HOMES Act
The HOMES Act would impose new tax penalties on large owners of single-family rental homes. Specifically, it would deny both interest deductions (Section 163) and depreciation deductions (Section 167) for “disqualified” single-family property owners—defined as taxpayers who own 50 or more single-family residential rental properties (directly or indirectly). The bill uses aggregation rules so related entities are treated as one taxpayer for purposes of reaching the 50-property threshold. Some properties are excluded from counting toward the threshold (for example, properties constructed by the taxpayer or acquired before any occupancy, and properties that qualify for the low-income 42 housing credit). There are limited exceptions to the denial, notably in the year of sale if the property is sold to an individual for use as a principal residence or to a “qualified nonprofit organization” (with further definitions of what qualifies as such an organization).
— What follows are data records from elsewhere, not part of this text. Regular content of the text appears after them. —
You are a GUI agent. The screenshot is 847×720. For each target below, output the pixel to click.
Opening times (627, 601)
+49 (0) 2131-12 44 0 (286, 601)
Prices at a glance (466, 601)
The measure also prescribes related rules to prevent avoidance, and it applies to indebtedness incurred after enactment (for interest) and to property placed in service after enactment (for depreciation). In short, the bill targets large-scale owners of 50+ single-family rentals by removing the tax benefits of interest deductions and depreciation, with narrow exceptions around specific sales to individuals or nonprofit housing organizations. The intent appears to be to curb the tax advantages enjoyed by big landlords and to redirect certain sales toward affordable housing-focused nonprofits.
Key Points
- 1Disqualified single-family property owner: A taxpayer who owns 50 or more single-family residential rental properties, with aggregation rules treating related entities as a single taxpayer.
- 2Deductions disallowed for disqualified owners:
- 3- Interest: No deduction for interest paid or accrued on single-family rental properties owned by a disqualified owner, with limited sale-year exceptions.
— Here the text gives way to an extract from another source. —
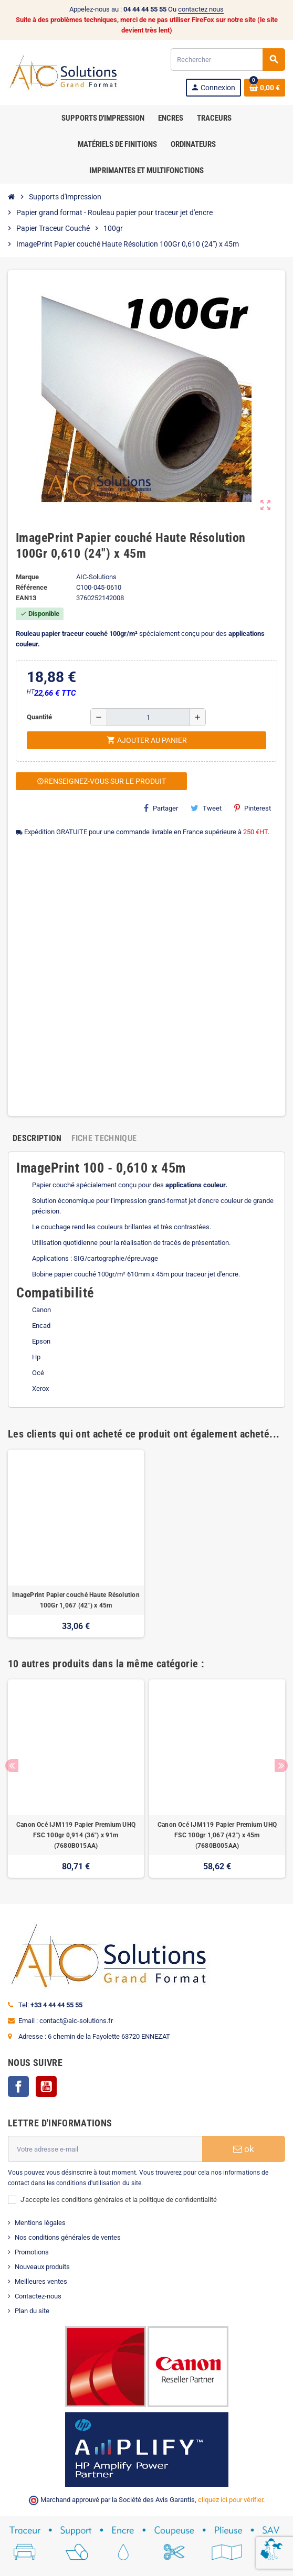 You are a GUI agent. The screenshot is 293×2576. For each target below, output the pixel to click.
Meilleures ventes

- 4- Depreciation: No depreciation deduction for single-family rental property owned by a disqualified owner, with limited sale-year exceptions.
- 5Exceptions around sale:
- 6- The disallowance does not apply in the taxable year of the sale if certain conditions are met.
- 7- Exceptions for sales to individuals for use as a principal residence or to qualified nonprofit organizations.
- 8Qualified nonprofit organizations: The bill defines “qualified nonprofit organization” to include several types of housing-focused entities (e.g., community development corporations, community housing development organizations, land banks, community land trusts, and certain subsidiaries of public housing agencies), with definitions for terms like land banks and community land trusts.
- 9Property definitions and exclusions:
- 10- Single-family residential rental property means property with 4 or fewer units, plus related improvements on the site, with each townhouse/rowhouse treated as a separate building.
- 11- Exclusions from counting toward the 50-property threshold include properties with certain credits (e.g., Section 42), properties constructed by the taxpayer, or properties acquired after construction but before occupancy.
- 12Regulations and avoidance: The Secretary would issue regulations to carry out the purposes of the section and to prevent evasion.
- 13Other related tax provisions:
- 14- Section 263A(f)(2) is amended to provide an exception for interest that would be disallowed under 163(n) (i.e., not capitalizable).
- 15- Section 266 is amended to prohibit electing to capitalize any interest that would be disallowed under 163(n).
- 16Effective date:
- 17- Interest disallowance applies to indebtedness incurred in taxable years beginning after enactment.
- 18- Depreciation disallowance applies to property placed in service in taxable years beginning after enactment.